Copper slowly painted the liquid amber leaves, save for a strange semi circle that remained the dull color of early dawn. And it dawned (uh-oh, little pun there) on me to turn, facing east, to study the shape of the big tree that had been behind me to see how it had blocked the sun from the section of the liquid amber I’d faced.

Instead of following my usual routine (ten minutes in shallow end doing press-downs with empty milk bottles, my uberly expensive exercise equipment, then ten with aqua-belt in deep end, then ten of laps), I kept up the run, jog, walk to watch the sun rise in the west and north. Hypnotically, majestically, more and more of the onstage tree brightened; color climbed down the trunks of the eucalyptus, until the sun kissed the deck, turning a nondescript faded pink to, hmmmm, the color of marigolds . . .

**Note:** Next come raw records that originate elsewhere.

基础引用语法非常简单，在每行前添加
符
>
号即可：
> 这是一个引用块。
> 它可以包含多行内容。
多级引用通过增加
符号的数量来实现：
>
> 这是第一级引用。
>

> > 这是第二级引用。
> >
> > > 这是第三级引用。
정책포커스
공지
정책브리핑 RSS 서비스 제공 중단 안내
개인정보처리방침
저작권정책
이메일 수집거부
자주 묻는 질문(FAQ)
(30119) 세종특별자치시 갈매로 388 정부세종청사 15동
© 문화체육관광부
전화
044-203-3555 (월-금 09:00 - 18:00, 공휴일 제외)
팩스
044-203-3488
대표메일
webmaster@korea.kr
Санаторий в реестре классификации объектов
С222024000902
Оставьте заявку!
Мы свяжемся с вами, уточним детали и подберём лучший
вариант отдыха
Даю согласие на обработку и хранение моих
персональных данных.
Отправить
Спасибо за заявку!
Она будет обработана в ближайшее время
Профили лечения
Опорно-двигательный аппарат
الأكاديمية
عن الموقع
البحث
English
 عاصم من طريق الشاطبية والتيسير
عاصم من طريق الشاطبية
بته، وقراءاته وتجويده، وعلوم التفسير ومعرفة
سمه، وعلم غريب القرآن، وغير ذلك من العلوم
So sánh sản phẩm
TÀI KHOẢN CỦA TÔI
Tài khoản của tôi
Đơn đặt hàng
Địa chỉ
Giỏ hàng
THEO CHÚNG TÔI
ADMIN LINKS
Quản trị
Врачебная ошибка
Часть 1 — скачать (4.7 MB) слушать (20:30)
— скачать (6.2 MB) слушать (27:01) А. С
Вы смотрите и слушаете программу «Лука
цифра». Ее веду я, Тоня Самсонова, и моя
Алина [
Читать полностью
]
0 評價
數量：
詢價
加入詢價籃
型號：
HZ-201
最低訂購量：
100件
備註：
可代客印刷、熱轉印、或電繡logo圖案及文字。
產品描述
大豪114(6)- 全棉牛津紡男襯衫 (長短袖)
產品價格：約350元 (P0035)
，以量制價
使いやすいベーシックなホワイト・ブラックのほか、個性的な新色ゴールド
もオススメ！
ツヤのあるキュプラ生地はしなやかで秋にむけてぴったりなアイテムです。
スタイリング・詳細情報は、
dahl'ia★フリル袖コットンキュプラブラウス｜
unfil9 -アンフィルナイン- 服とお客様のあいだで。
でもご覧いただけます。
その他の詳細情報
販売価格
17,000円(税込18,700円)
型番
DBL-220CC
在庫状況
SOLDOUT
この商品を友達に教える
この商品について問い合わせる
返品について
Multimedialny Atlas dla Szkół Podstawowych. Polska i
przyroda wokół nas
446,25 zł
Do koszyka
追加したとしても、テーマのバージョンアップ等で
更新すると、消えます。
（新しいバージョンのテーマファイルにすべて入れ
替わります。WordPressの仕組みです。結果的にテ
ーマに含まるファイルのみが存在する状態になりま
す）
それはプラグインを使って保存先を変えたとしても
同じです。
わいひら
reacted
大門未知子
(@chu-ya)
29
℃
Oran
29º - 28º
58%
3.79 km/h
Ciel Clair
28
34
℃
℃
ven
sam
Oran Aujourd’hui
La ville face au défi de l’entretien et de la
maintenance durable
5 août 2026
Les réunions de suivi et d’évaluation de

That half hour of nature’s theater took the place of my usual day-planning, plot unraveling, mental guinea pig wheel To Do list. Critic’s assessment? Golden. Riveting. Mesmerizing. Not to be missed.

Hmmm. Last post notes "Much going on here." Will just say "ditto" and fill you in. First, two big projects are in the final stages.

I’m excited to say that my Cryptomania Workbook on Greek and Latin roots has been copyediting and is now in the capable hands of my graphic designer and artist. Kim Doner, who illustrated my Cryptomania book, is creating the black and white spot art and just sent a fab drawing of Alphy the Microcyanosaurus in Greco-Roman garb. The dude has personality and his lively presence will brighten the pages.

My critique groups are now listening to parts of Jump, Froggies!, the eBook I’m writing for folks brand new to children’s writing. (I’m at the wrestle-it-to-the-mat stage.) Will post when both are available.

So honored to be included on the Advisory Board as UCSD Extension plans its new certificate program for writing and illustrating children’s books. What a great idea. We met last week—a bunch of bibliophiles all splashing about in ideas.

And now that 2014 is here, I only have four months (four months!) to wait for Random House to launch my Sleepytime Me. Christopher Denise’s art is breathtaking. Hop over to Christopher’s site and blog for sneak peeks of cover and interior art: and

Busy February coming up. My friend Alexis O’Neill is coming down by train and staying with me—we’re both speaking at CSLA—CA School Library Association. Judith Josephson and I are speaking on writing biographies and ebiographies for young readers. And the next Saturday I’m at CATE switching between my Grammar Patrol hat and a laurel wreath to discuss common bloopers and Greek and Latin roots.